* **Work required**:
Below are records; transcribe each one exactly.

* **The data**:
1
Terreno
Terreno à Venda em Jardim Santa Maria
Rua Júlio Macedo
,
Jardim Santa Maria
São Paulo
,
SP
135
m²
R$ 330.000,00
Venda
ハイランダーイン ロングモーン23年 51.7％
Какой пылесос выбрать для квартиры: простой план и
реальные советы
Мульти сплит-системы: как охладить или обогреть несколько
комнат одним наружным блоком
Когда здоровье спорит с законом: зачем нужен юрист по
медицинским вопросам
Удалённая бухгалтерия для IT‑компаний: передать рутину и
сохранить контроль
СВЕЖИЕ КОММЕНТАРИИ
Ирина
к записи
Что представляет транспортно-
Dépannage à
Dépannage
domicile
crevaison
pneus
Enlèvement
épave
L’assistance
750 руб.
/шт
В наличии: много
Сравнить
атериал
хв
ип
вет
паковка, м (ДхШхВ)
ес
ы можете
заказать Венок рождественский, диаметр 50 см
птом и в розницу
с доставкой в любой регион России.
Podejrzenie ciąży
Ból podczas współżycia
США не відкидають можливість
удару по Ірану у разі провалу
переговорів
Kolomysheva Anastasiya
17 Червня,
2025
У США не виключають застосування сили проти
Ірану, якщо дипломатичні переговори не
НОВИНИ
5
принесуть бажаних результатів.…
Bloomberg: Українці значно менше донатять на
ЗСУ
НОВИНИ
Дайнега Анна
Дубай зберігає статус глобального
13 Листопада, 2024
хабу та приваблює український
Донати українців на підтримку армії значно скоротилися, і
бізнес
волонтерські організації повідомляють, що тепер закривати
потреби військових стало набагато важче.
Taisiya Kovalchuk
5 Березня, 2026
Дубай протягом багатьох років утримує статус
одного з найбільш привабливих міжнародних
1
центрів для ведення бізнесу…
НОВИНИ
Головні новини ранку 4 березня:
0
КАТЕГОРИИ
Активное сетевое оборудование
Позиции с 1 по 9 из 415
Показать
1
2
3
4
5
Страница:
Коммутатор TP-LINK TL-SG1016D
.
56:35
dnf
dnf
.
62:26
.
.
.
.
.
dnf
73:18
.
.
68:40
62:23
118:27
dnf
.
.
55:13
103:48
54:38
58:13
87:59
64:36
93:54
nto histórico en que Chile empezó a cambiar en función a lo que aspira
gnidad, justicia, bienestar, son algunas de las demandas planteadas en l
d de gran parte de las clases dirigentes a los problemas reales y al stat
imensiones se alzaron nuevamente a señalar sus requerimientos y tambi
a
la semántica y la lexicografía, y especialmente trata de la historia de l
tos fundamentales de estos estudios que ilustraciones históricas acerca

* **Task solution**:
1
Terreno
Terreno à Venda em Jardim Santa Maria
Rua Júlio Macedo
,
Jardim Santa Maria
São Paulo
,
SP
135
m²
R$ 330.000,00
Venda
ハイランダーイン ロングモーン23年 51.7％
Какой пылесос выбрать для квартиры: простой план и
реальные советы
Мульти сплит-системы: как охладить или обогреть несколько
комнат одним наружным блоком
Когда здоровье спорит с законом: зачем нужен юрист по
медицинским вопросам
Удалённая бухгалтерия для IT‑компаний: передать рутину и
сохранить контроль
СВЕЖИЕ КОММЕНТАРИИ
Ирина
к записи
Что представляет транспортно-
Dépannage à
Dépannage
domicile
crevaison
pneus
Enlèvement
épave
L’assistance
750 руб.
/шт
В наличии: много
Сравнить
атериал
хв
ип
вет
паковка, м (ДхШхВ)
ес
ы можете
заказать Венок рождественский, диаметр 50 см
птом и в розницу
с доставкой в любой регион России.
Podejrzenie ciąży
Ból podczas współżycia
США не відкидають можливість
удару по Ірану у разі провалу
переговорів
Kolomysheva Anastasiya
17 Червня,
2025
У США не виключають застосування сили проти
Ірану, якщо дипломатичні переговори не
НОВИНИ
5
принесуть бажаних результатів.…
Bloomberg: Українці значно менше донатять на
ЗСУ
НОВИНИ
Дайнега Анна
Дубай зберігає статус глобального
13 Листопада, 2024
хабу та приваблює український
Донати українців на підтримку армії значно скоротилися, і
бізнес
волонтерські організації повідомляють, що тепер закривати
потреби військових стало набагато важче.
Taisiya Kovalchuk
5 Березня, 2026
Дубай протягом багатьох років утримує статус
одного з найбільш привабливих міжнародних
1
центрів для ведення бізнесу…
НОВИНИ
Головні новини ранку 4 березня:
0
КАТЕГОРИИ
Активное сетевое оборудование
Позиции с 1 по 9 из 415
Показать
1
2
3
4
5
Страница:
Коммутатор TP-LINK TL-SG1016D
.
56:35
dnf
dnf
.
62:26
.
.
.
.
.
dnf
73:18
.
.
68:40
62:23
118:27
dnf
.
.
55:13
103:48
54:38
58:13
87:59
64:36
93:54
nto histórico en que Chile empezó a cambiar en función a lo que aspira
gnidad, justicia, bienestar, son algunas de las demandas planteadas en l
d de gran parte de las clases dirigentes a los problemas reales y al stat
imensiones se alzaron nuevamente a señalar sus requerimientos y tambi
a
la semántica y la lexicografía, y especialmente trata de la historia de l
tos fundamentales de estos estudios que ilustraciones históricas acerca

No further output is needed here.